2025 foi marcado por recordes térmicos no Brasil

Como 2025 desafiou as médias históricas de temperatura no Brasil

Crédito: Rovena Rosa/Agência Brasil

O ano de 2025 consolidou-se como um marco na história meteorológica brasileira. De acordo com o balanço anual da Climatempo, o país enfrentou um ciclo agressivo de fenômenos severos, que variaram de massas de ar polar persistentes a recordes históricos de calor e ventanias destrutivas. Para especialistas, o cenário reforça que a inteligência climática não é mais um acessório, mas uma variável estratégica vital para o planejamento de governos e empresas em 2026.

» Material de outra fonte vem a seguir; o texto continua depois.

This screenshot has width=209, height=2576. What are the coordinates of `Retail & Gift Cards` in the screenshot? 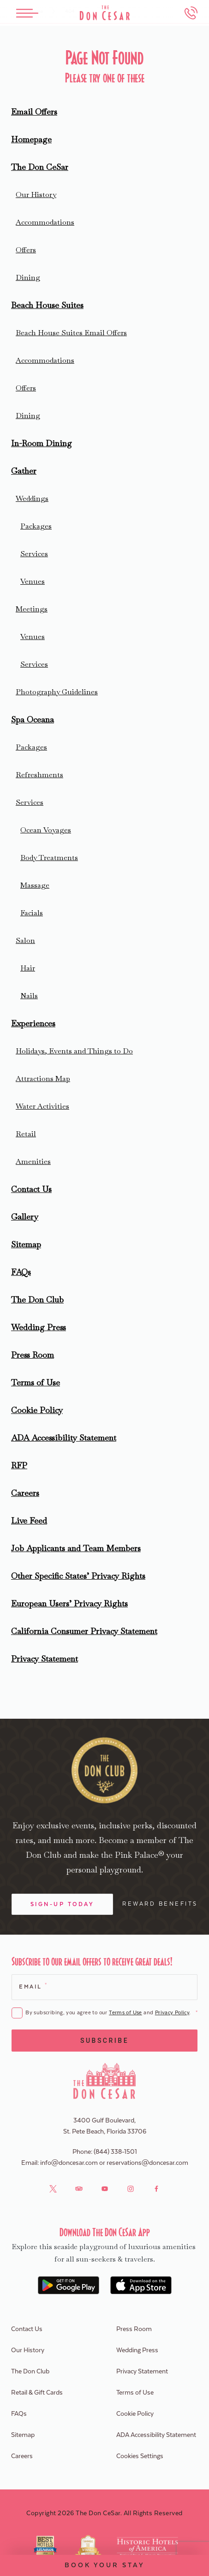 It's located at (37, 2393).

Retrospectiva 2025 revela um ano de extremos climáticos no Brasil

O contraste das temperaturas: De 11°C a 37°C em São Paulo

O ano foi marcado por uma “montanha-russa” térmica, especialmente na capital paulista. Em 20 de outubro, os termômetros despencaram para 11,2°C, o dia mais frio para o mês em 11 anos. Apenas dois meses depois, em 28 de dezembro, a cidade viveu o extremo oposto: 37,2°C, o maior registro para o mês em toda a série histórica consolidada.

No Sul, o frio não foi apenas intenso, mas persistente. O Rio Grande do Sul manteve médias abaixo do normal por meses consecutivos, especialmente em agosto.

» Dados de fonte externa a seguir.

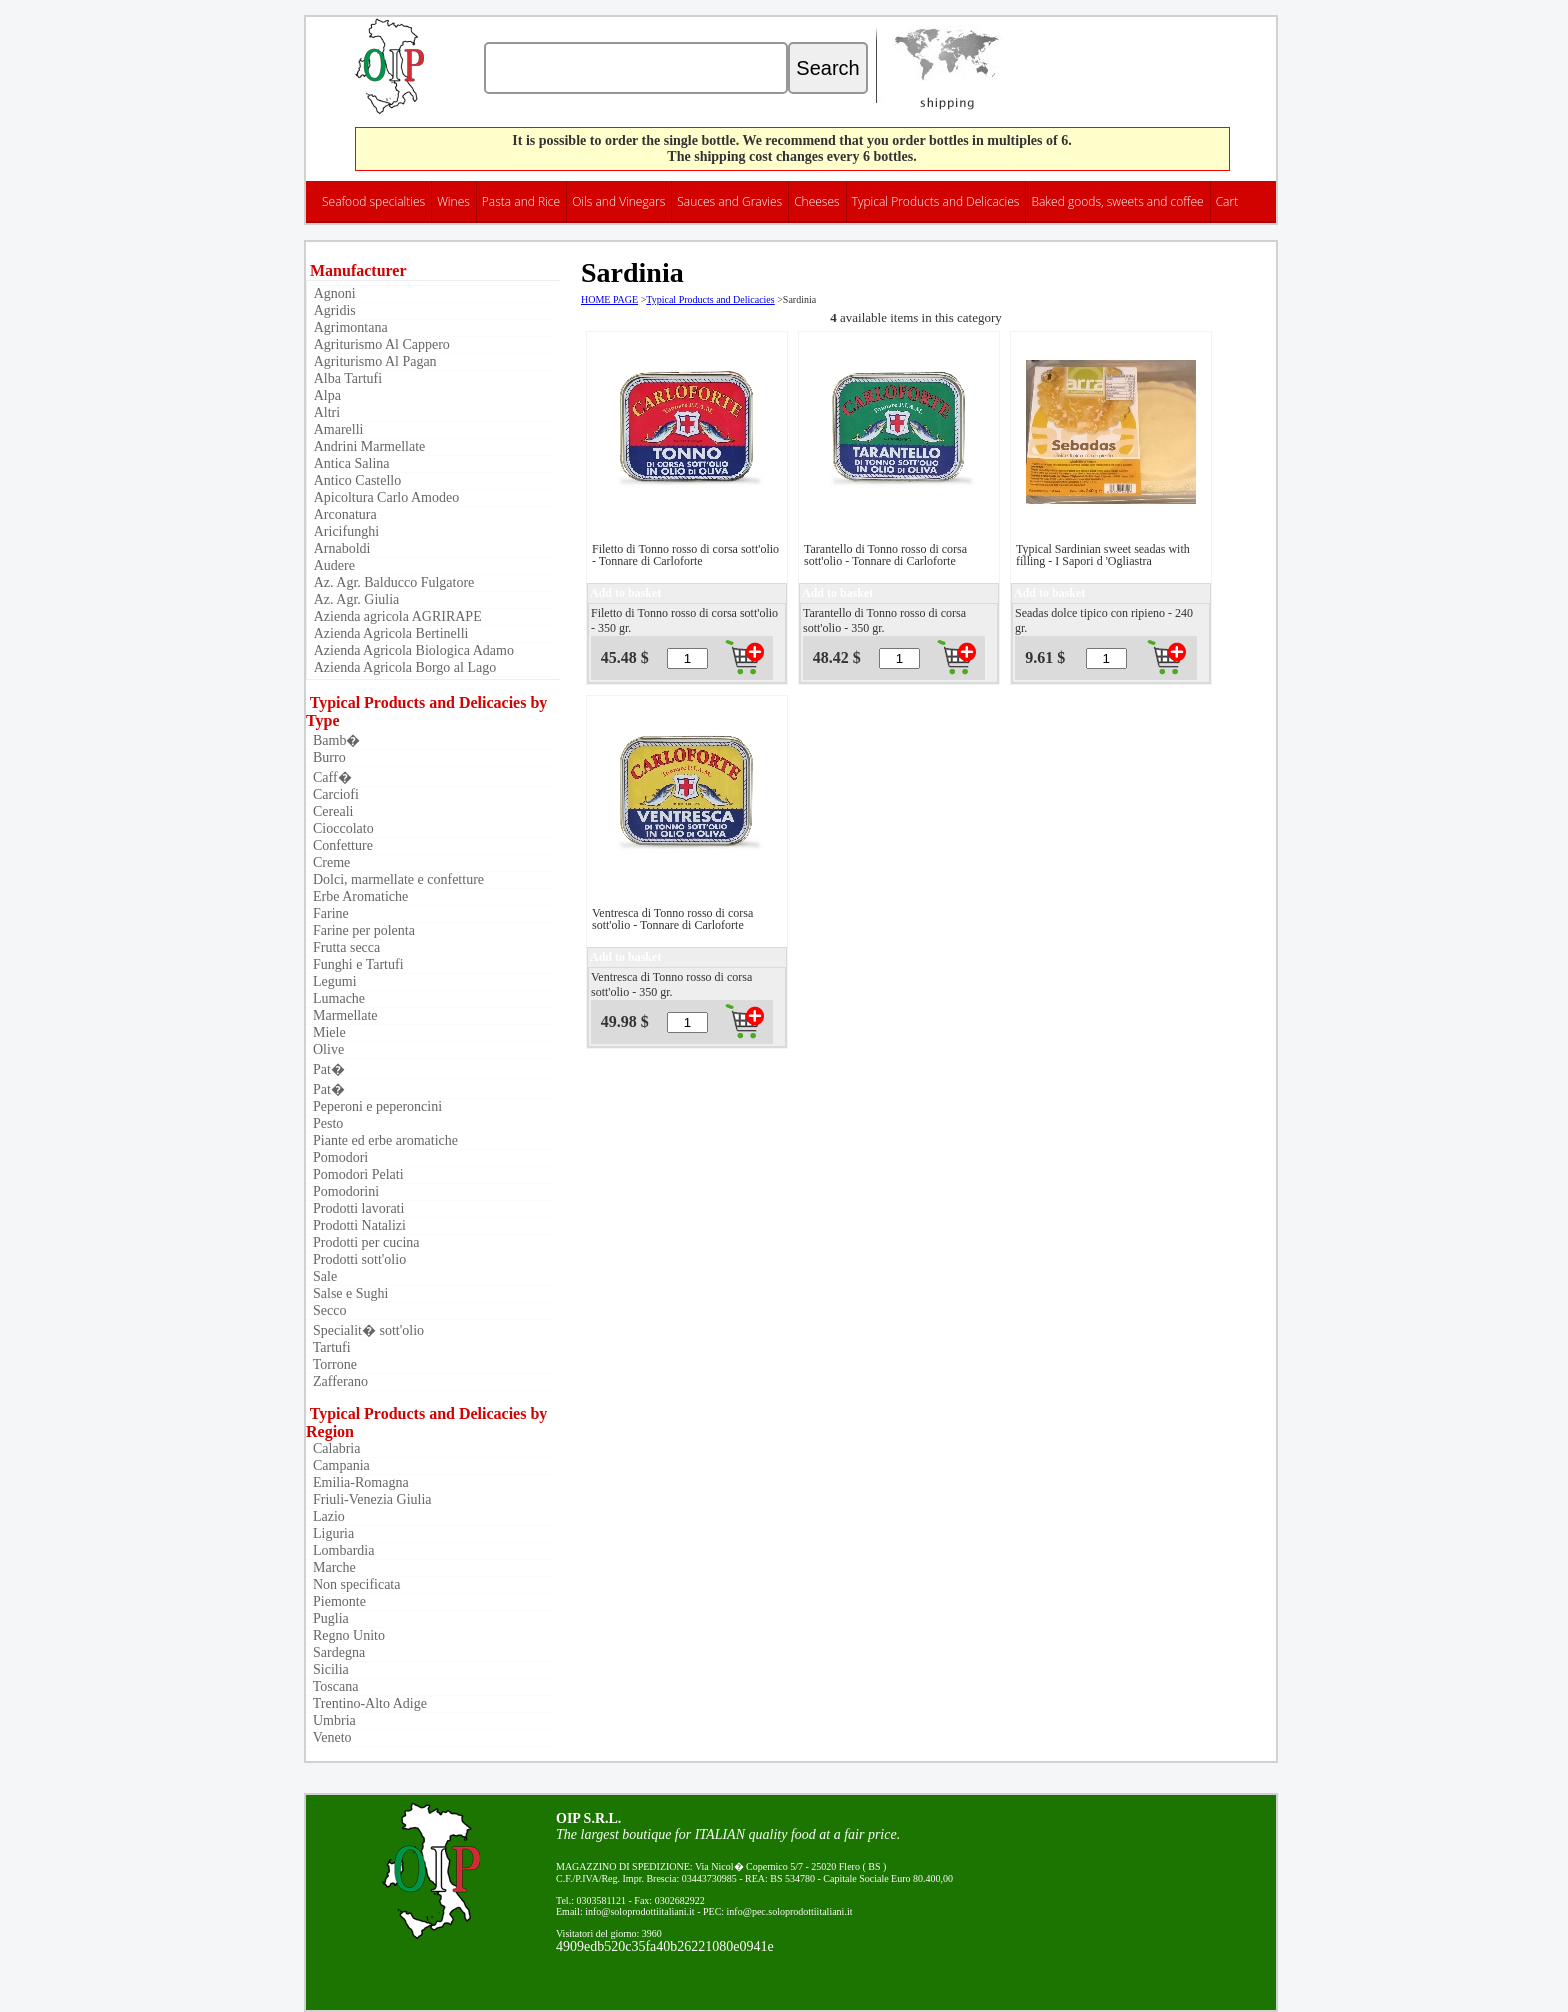 This screenshot has height=2012, width=1568. What do you see at coordinates (366, 1703) in the screenshot?
I see `Trentino-Alto Adige` at bounding box center [366, 1703].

Ventos históricos e fenômenos destrutivos

A recorrência de ventanias foi um dos traços mais alarmantes de 2025. Em dezembro, um ciclone extratropical gerou rajadas de 96,3 km/h no Aeroporto de Congonhas, a marca mais forte em ambiente seco registrada desde 1963. No litoral, Santos superou a barreira dos 100 km/h ainda em setembro.

A gravidade dos eventos atingiu o ápice em 7 de novembro, com a confirmação de um tornado F4 em Rio Bonito do Iguaçu (PR), fenômeno de altíssimo poder destrutivo associado a supercélulas de tempestade.

Desequilíbrio hídrico e chuvas fora do padrão

O regime de chuvas também desafiou as previsões tradicionais:

  • Sul: Junho registrou acumulados superiores a 400 mm em cidades gaúchas, causando inundações severas.
  • Nordeste: A Bahia enfrentou volumes atípicos entre outubro e novembro, meses que historicamente não são os mais chuvosos na região.
  • Norte: Na Amazônia, a persistência das chuvas reduziu o período de estiagem conhecido como “verão amazônico”.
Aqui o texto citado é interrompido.